TASK GOAL - Return the lines that run from the beginning of the entries to the line holding "habías visto.", inclusive, and drop the pictures.

Transcribed page contents
* * * * * * * * *

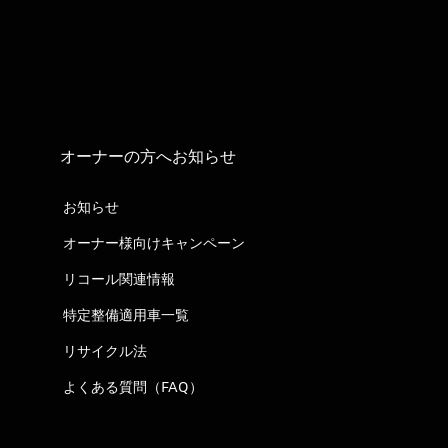
オーナーの方へお知らせ
お知らせ
オーナー様向けキャンペーン
リコール関連情報
特定整備適用車一覧
リサイクル法
よくある質問（FAQ）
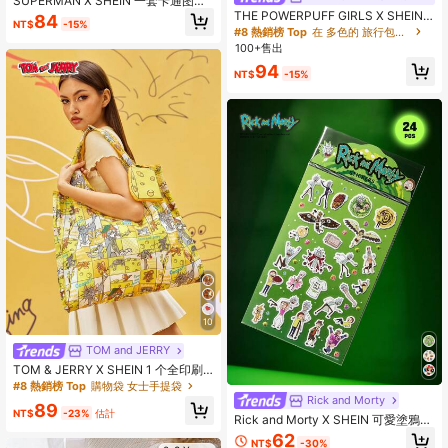
SUPERMAN X SHEIN 一套卡通图案
宠物旅行背带和牵引绳套装，包括项
THE POWERPUFF GIRLS X SHEIN
84
NT$
-15%
圈、便携收纳袋，多种尺寸可选，肩
可愛卡通圖案印花收納袋，分類收
#8 熱銷榜 Top
在 多色的 旅行包裝組織者
带长度可调节，适合猫、狗、超级英
納，適用於多種包款尺寸，女孩，，
100+售出
雄等宠物。
旅行，便攜，耐用
94
NT$
-15%
10
TOM and JERRY
TOM & JERRY X SHEIN 1 个全印刷
RPET 可折叠可重复使用购物袋
#8 熱銷榜 Top
購物袋 女士手提袋
Rick and Morty
89
NT$
-23%
估計
Rick and Morty X SHEIN 可愛塗鴉貼
紙，適用於裝飾筆記本、手機殼、行
62
NT$
-30%
李箱等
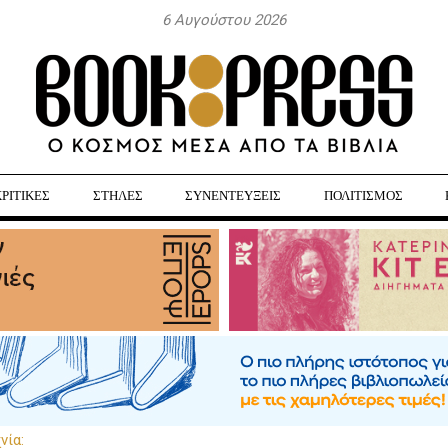
6 Αυγούστου 2026
ΚΡΙΤΙΚΕΣ
ΣΤΗΛΕΣ
ΣΥΝΕΝΤΕΥΞΕΙΣ
ΠΟΛΙΤΙΣΜΟΣ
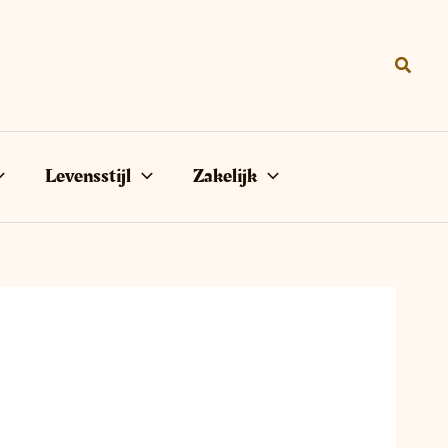
Zoeke
Levensstijl
Zakelijk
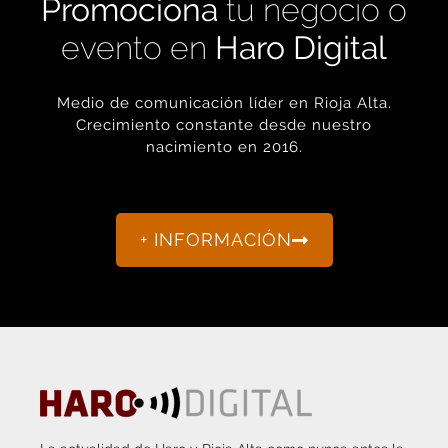
evento en
Haro Digital
Medio de comunicación líder en Rioja Alta.
Crecimiento constante desde nuestro
nacimiento en 2016.
+ INFORMACIÓN
La actualidad de Haro y Rioja Alta como nunca antes la
habías visto.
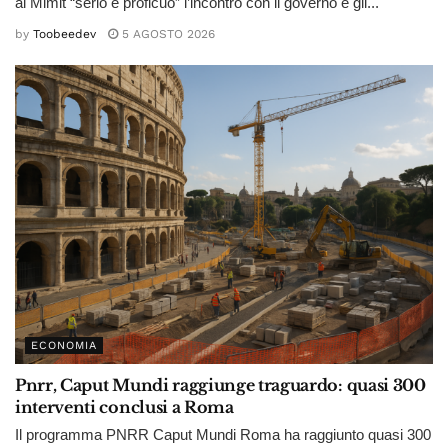
al Mimit “serio e proficuo” l’incontro con il governo e gli...
by
Toobeedev
5 AGOSTO 2026
ECONOMIA
Pnrr, Caput Mundi raggiunge traguardo: quasi 300
interventi conclusi a Roma
Il programma PNRR Caput Mundi Roma ha raggiunto quasi 300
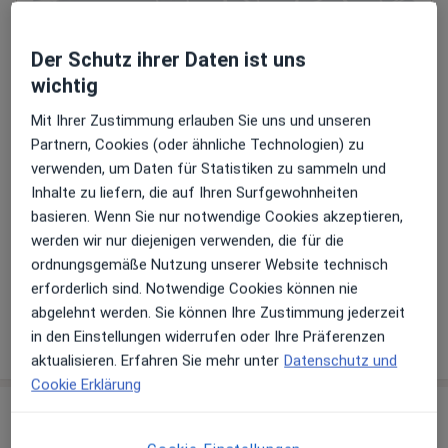
Verfügbarkeit
Dr. med. dent. Guido Birkelbach bietet an diesem
Standort über Jameda keine Online-
Der Schutz ihrer Daten ist uns
Terminbuchung an
wichtig
Mit Ihrer Zustimmung erlauben Sie uns und unseren
Zahlungsmodalitäten (private Besuche)
Partnern, Cookies (oder ähnliche Technologien) zu
verwenden, um Daten für Statistiken zu sammeln und
Akzeptierte Versicherungen
Inhalte zu liefern, die auf Ihren Surfgewohnheiten
Details
basieren. Wenn Sie nur notwendige Cookies akzeptieren,
werden wir nur diejenigen verwenden, die für die
Telefonnummer
ordnungsgemäße Nutzung unserer Website technisch
02323...
Telefonnummer anzeigen
erforderlich sind. Notwendige Cookies können nie
abgelehnt werden. Sie können Ihre Zustimmung jederzeit
Mehr Details anzeigen
in den Einstellungen widerrufen oder Ihre Präferenzen
über die Adresse
aktualisieren. Erfahren Sie mehr unter
Datenschutz und
Cookie Erklärung
Erfahrungen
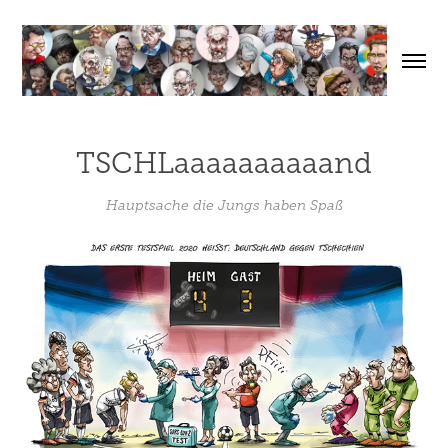
TSCHLaaaaaaaaaand
Hauptsache die Jungs haben Spaß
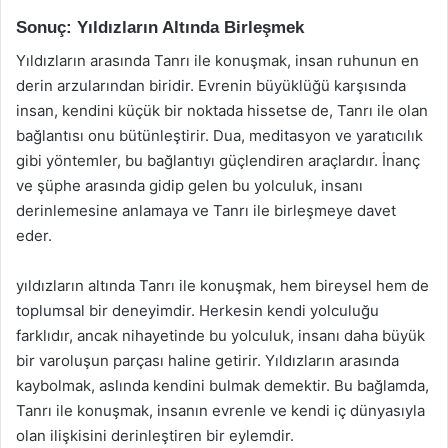
Sonuç: Yıldızların Altında Birleşmek
Yıldızların arasında Tanrı ile konuşmak, insan ruhunun en
derin arzularından biridir. Evrenin büyüklüğü karşısında
insan, kendini küçük bir noktada hissetse de, Tanrı ile olan
bağlantısı onu bütünleştirir. Dua, meditasyon ve yaratıcılık
gibi yöntemler, bu bağlantıyı güçlendiren araçlardır. İnanç
ve şüphe arasında gidip gelen bu yolculuk, insanı
derinlemesine anlamaya ve Tanrı ile birleşmeye davet
eder.
yıldızların altında Tanrı ile konuşmak, hem bireysel hem de
toplumsal bir deneyimdir. Herkesin kendi yolculuğu
farklıdır, ancak nihayetinde bu yolculuk, insanı daha büyük
bir varoluşun parçası haline getirir. Yıldızların arasında
kaybolmak, aslında kendini bulmak demektir. Bu bağlamda,
Tanrı ile konuşmak, insanın evrenle ve kendi iç dünyasıyla
olan ilişkisini derinleştiren bir eylemdir.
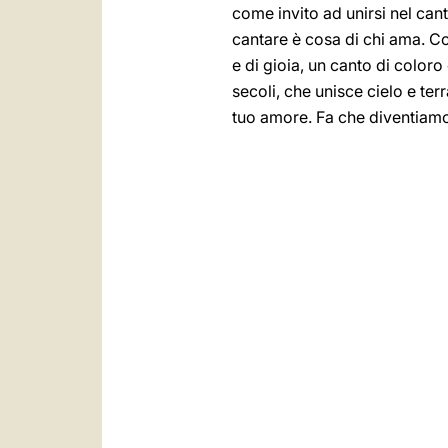
come invito ad unirsi nel cant
cantare è cosa di chi ama. Co
e di gioia, un canto di coloro
secoli, che unisce cielo e ter
tuo amore. Fa che diventiam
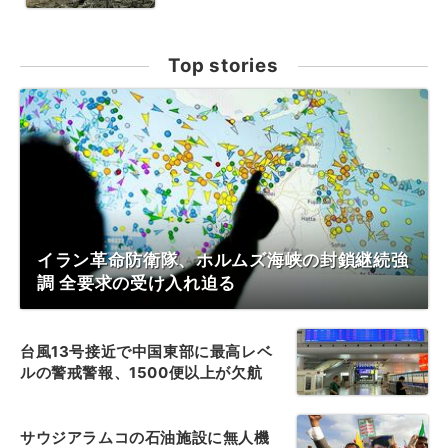
Top stories
イラン革命防衛隊、ホルムズ海峡の封鎖継続強
調 全要求の受け入れ迫る
台風13号接近で中国東部に最高レベ
ルの警戒警報、1500便以上が欠航
サウジアラムコの石油施設に無人機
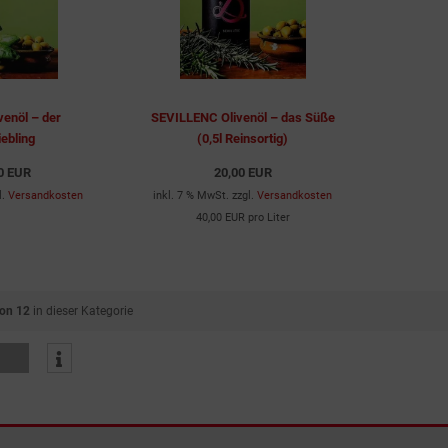
enöl – der
SEVILLENC Olivenöl – das Süße
ebling
(0,5l Reinsortig)
0 EUR
20,00 EUR
l.
Versandkosten
inkl. 7 % MwSt. zzgl.
Versandkosten
40,00 EUR pro Liter
von 12
in dieser Kategorie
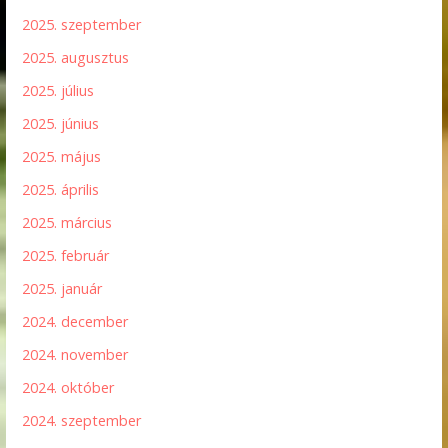
2025. szeptember
2025. augusztus
2025. július
2025. június
2025. május
2025. április
2025. március
2025. február
2025. január
2024. december
2024. november
2024. október
2024. szeptember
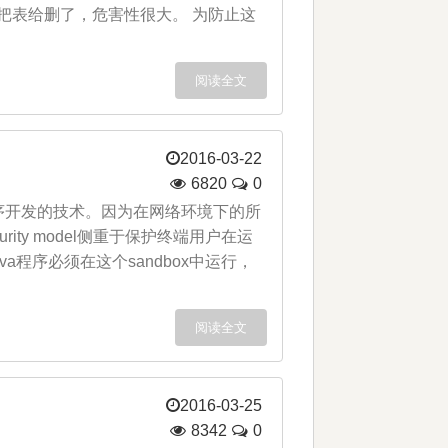
 table;那就可以把表给删了，危害性很大。 为防止这
阅读全文
2016-03-22
6820
0
路环境程序开发的技术。因为在网络环境下的所
ity model侧重于保护终端用户在运
a程序必须在这个sandbox中运行，
阅读全文
2016-03-25
8342
0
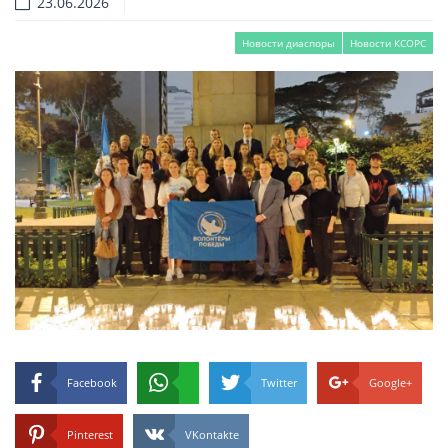
23.06.2026
Новости диаспоры
Новости КСОРС
Facebook
Twitter
Google+
Pinterest
VKontakte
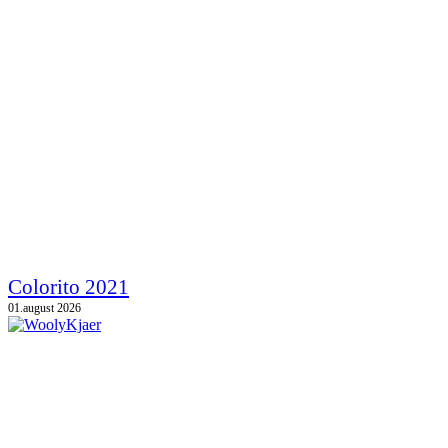
Colorito 2021
01.august 2026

* * * * * * * * *

EXERCISE SOLUTION -
オーナーの方へお知らせ
お知らせ
オーナー様向けキャンペーン
リコール関連情報
特定整備適用車一覧
リサイクル法
よくある質問（FAQ）
SUPERMAN X SHEIN 一套卡通图案
宠物旅行背带和牵引绳套装，包括项
THE POWERPUFF GIRLS X SHEIN
84
NT$
-15%
圈、便携收纳袋，多种尺寸可选，肩
可愛卡通圖案印花收納袋，分類收
#8 熱銷榜 Top
在 多色的 旅行包裝組織者
带长度可调节，适合猫、狗、超级英
納，適用於多種包款尺寸，女孩，，
100+售出
雄等宠物。
旅行，便攜，耐用
94
NT$
-15%
10
TOM and JERRY
TOM & JERRY X SHEIN 1 个全印刷
RPET 可折叠可重复使用购物袋
#8 熱銷榜 Top
購物袋 女士手提袋
Rick and Morty
89
NT$
-23%
估計
Rick and Morty X SHEIN 可愛塗鴉貼
紙，適用於裝飾筆記本、手機殼、行
62
NT$
-30%
李箱等
6 Αυγούστου 2026
ΚΡΙΤΙΚΕΣ
ΣΤΗΛΕΣ
ΣΥΝΕΝΤΕΥΞΕΙΣ
ΠΟΛΙΤΙΣΜΟΣ
Zoeke
Levensstijl
Zakelijk
evento en
Haro Digital
Medio de comunicación líder en Rioja Alta.
Crecimiento constante desde nuestro
nacimiento en 2016.
+ INFORMACIÓN
La actualidad de Haro y Rioja Alta como nunca antes la
habías visto.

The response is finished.